Tengo un proyecto en la cual debo automatizar una palanca de cambios de un motor de motocicleta.
Con el tema de mecanica ando flojisimo jajaja.
Ya probé armando un actuador lineal casero con una varilla roscada trapezoidal, un motorreductor con mandril (Tenia un taladro a Batería que estaba juntando polvo por ahí).

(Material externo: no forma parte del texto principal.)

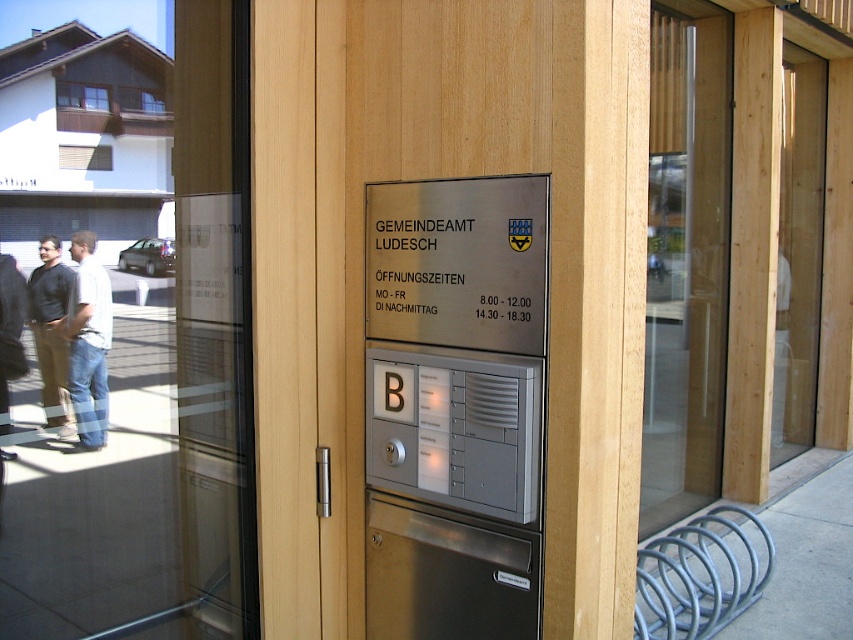 Can you confirm if denim jeans at left is positioned above dark brown pants at left?

No.

Find the location of `denim jeans at left`. denim jeans at left is located at coordinates (88, 342).

Can you confirm if metallic silver door at center is wider than transparent glass door at center?

Correct, the width of metallic silver door at center exceeds that of transparent glass door at center.

Who is more distant from viewer, (544, 24) or (676, 285)?

Positioned behind is point (676, 285).

Is point (538, 140) in front of point (693, 211)?

Yes, it is in front of point (693, 211).

At what (x,y) coordinates should I click in order to perform the action: click on metallic silver door at center. Please return your answer as a coordinate pair (x, y). The image size is (853, 640). Looking at the image, I should click on (363, 266).

Does transparent glass door at center appear under dark brown pants at left?

Actually, transparent glass door at center is above dark brown pants at left.

Is point (682, 456) closer to camera compared to point (33, 326)?

That is False.

Between point (672, 467) and point (42, 337), which one is positioned in front?

Point (42, 337) is in front.

Locate an element on the screen. transparent glass door at center is located at coordinates (685, 262). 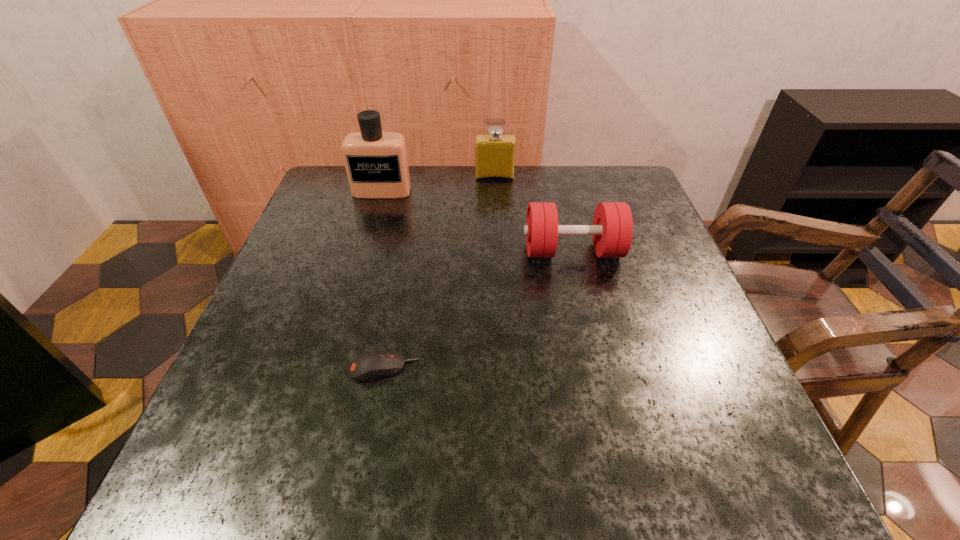 At what (x,y) coordinates should I click in order to perform the action: click on vacant space at the far right corner of the desktop. Please return your answer as a coordinate pair (x, y). Looking at the image, I should click on (590, 200).

This screenshot has width=960, height=540. In order to click on free space between the left perfume and the nearest object in this screenshot , I will do `click(383, 280)`.

Where is `empty space between the nearer perfume and the right perfume`? empty space between the nearer perfume and the right perfume is located at coordinates (438, 184).

You are a GUI agent. You are given a task and a screenshot of the screen. Output one action in this format:
    pyautogui.click(x=<x>, y=<y>)
    Task: Click on the vacant area that lies between the nearest object and the taller perfume
    This screenshot has width=960, height=540.
    Given the screenshot: What is the action you would take?
    pyautogui.click(x=383, y=280)

This screenshot has height=540, width=960. In order to click on free space between the second shortest object and the left perfume in this screenshot , I will do `click(477, 221)`.

The height and width of the screenshot is (540, 960). I want to click on free point between the second shortest object and the nearest object, so click(478, 309).

Locate an element on the screen. vacant space that's between the left perfume and the third tallest object is located at coordinates (477, 221).

I want to click on vacant space in between the rightmost object and the taller perfume, so click(x=477, y=221).

Locate an element on the screen. The image size is (960, 540). unoccupied position between the nearest object and the rightmost object is located at coordinates (478, 309).

At what (x,y) coordinates should I click in order to perform the action: click on free spot between the farthest object and the taller perfume. Please return your answer as a coordinate pair (x, y). Looking at the image, I should click on (438, 184). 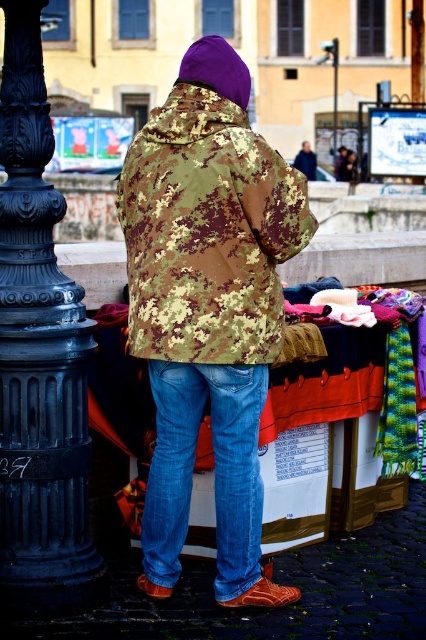 Question: Which of the following is the farthest from the observer?

Choices:
 (A) camouflage fabric jacket at center
 (B) metallic pole at upper center

Answer: (B)

Question: From the image, what is the correct spatial relationship of denim jeans at lower center in relation to blue denim jeans at lower center?

Choices:
 (A) right
 (B) left

Answer: (B)

Question: From the image, what is the correct spatial relationship of denim jeans at lower center in relation to metallic pole at upper center?

Choices:
 (A) below
 (B) above

Answer: (A)

Question: Which point is closer to the camera taking this photo?

Choices:
 (A) (163, 477)
 (B) (302, 173)
 (C) (317, 60)
 (D) (42, 136)

Answer: (D)

Question: Is camouflage fabric jacket at center wider than denim jeans at lower center?

Choices:
 (A) no
 (B) yes

Answer: (B)

Question: Which point is closer to the camera?

Choices:
 (A) (241, 582)
 (B) (317, 60)

Answer: (A) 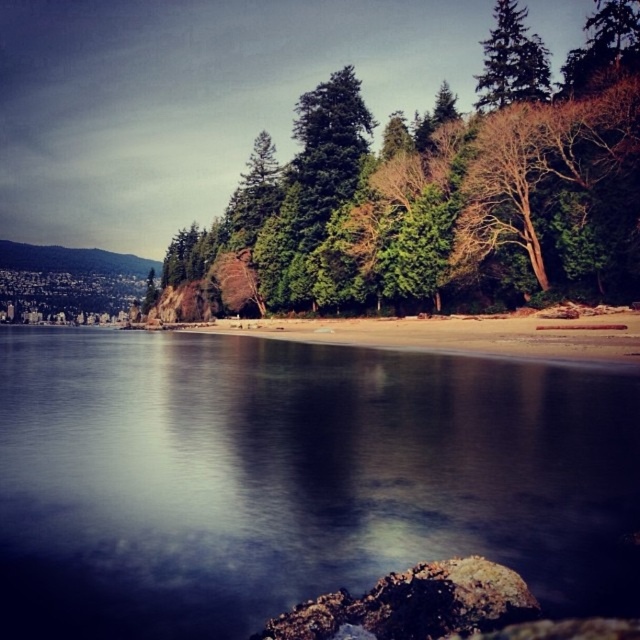 Does smooth dark water at center appear on the left side of green matte tree at upper right?

Yes, smooth dark water at center is to the left of green matte tree at upper right.

Is smooth dark water at center above green matte tree at upper right?

Actually, smooth dark water at center is below green matte tree at upper right.

Between point (108, 541) and point (545, 68), which one is positioned in front?

Point (108, 541) is more forward.

Find the location of a particular element. The image size is (640, 640). smooth dark water at center is located at coordinates (296, 477).

Between smooth dark water at center and rusty metallic rock at lower center, which one appears on the right side from the viewer's perspective?

From the viewer's perspective, rusty metallic rock at lower center appears more on the right side.

Who is higher up, smooth dark water at center or rusty metallic rock at lower center?

smooth dark water at center is higher up.

What are the coordinates of `smooth dark water at center` in the screenshot? It's located at (296, 477).

I want to click on smooth dark water at center, so click(296, 477).

Does green textured tree at center have a larger size compared to green matte tree at upper right?

Yes, green textured tree at center is bigger than green matte tree at upper right.

Between point (316, 131) and point (509, 67), which one is positioned behind?

Point (316, 131)

Which is behind, point (628, 3) or point (531, 61)?

Point (531, 61)

I want to click on green textured tree at center, so pyautogui.click(x=448, y=186).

El mecanismo funcionaba mas o menos, ponía las marchas pero era poco fiable, duro poco ya que  la varilla roscada se doblo y no tenia otra varilla de mas ya que la compre por mercadolibre porque no hay en mi ciudad.
Me fije por Mercado Libre el precio de un actuador lineal como para tener una idea de su valor, el resultado, carisimo!!!
Quiero armar un tren de poleas, de engranajes o ruedas dentadas con cadena para aumentar el torque para accionar dicha palanca, pero no estoy seguro si funcionaria, no quiero gastar plata de nuevo en algo que no me funcione al final.
Me dijo un amigo que pruebe con un burro de arranque chico, ya que tienen mucha fuerza. Pero se que esos motores de arranque consumen mucha corriente, por lo que estan diseñados para el arranque solamente. 
¿Me Funcionaria usar un tren de poleas, de engranajes, de ruedas dentadas con cadena o un burro de arranque?
¿Se les ocurre alguna otra solución?
Por las dudas menciono que el motor de moto es de una guerrero econo, de recorrido corto. Utilizare una bateria de Auto para alimentar todo el sistema.
Desde ya, muchas gracias por leer esta novela jajaja y mas que todo, muchas gracias por sus respuestas.


----------



## Emis (Jul 10, 2018)

Hola, puedes subir alguna imagen para tener una idea


----------



## Scooter (Jul 10, 2018)

Pues yo hubiera usado una varilla roscada mas gruesa.
O la varilla roscada y unos ejes lisos para darle mayor resistencia mecánica.


----------



## Chiniums (Jul 10, 2018)

La varilla es de 8mm de espesor (No conseguí mas gruesa), de 8mm de paso. Ya se doblo, no sirve mas.
Esta foto no esta actualizada. Le faltan unas articulaciones mas. No tengo foto de como quedo antes de que hechara a perder la varilla.


----------



## DOSMETROS (Jul 10, 2018)

Quizás le hayas dado *toda* la fuerza al taladro . . .


----------



## Chiniums (Jul 10, 2018)

12V le di al taladro. Con menos tensión giraría más despacio. De todas formas le faltaba un poco más de fuerza. Si llegaba a alargar la palanca, se disminuiría la fuerza que se debe aplicar pero aumentaría la distancia de recorrido, por lo tanto, tendría que usar una varilla más larga y eso aumentaría el tiempo de accionado.


----------



## Agustinw (Jul 10, 2018)

Me parece que un actuador de ese tipo es lento, tengo entendido que la palanca de moto es solo subir y bajar. Sería más sencillo si construis un actuador electromagnético ya que la batería de la moto te va a dar facil picos de corriente altos.
Los dispositivos que activan y desactivan las trabas de las puertas de los cierres centralizados son solenoides y hacen bien su trabajo


----------



## Chiniums (Jul 10, 2018)

Este es el Motor al que te refieres?


----------



## Agustinw (Jul 10, 2018)

Claro son de ese estilo, ese en particular no es por solenoide, quizá me equivoqué en ese aspecto igual para la palanca no creo que los de trabapuerta tenga la fuerza suficiente


----------



## Chiniums (Jul 10, 2018)

Y si le conecto un burrito de arranque? Funcionaria?


----------



## capitanp (Jul 10, 2018)

ese actuador trabapuertas no tiene la fuerza suficiennte


----------



## Agustinw (Jul 10, 2018)

Chiniums dijo:


> Y si le conecto un burrito de arranque? Funcionaria?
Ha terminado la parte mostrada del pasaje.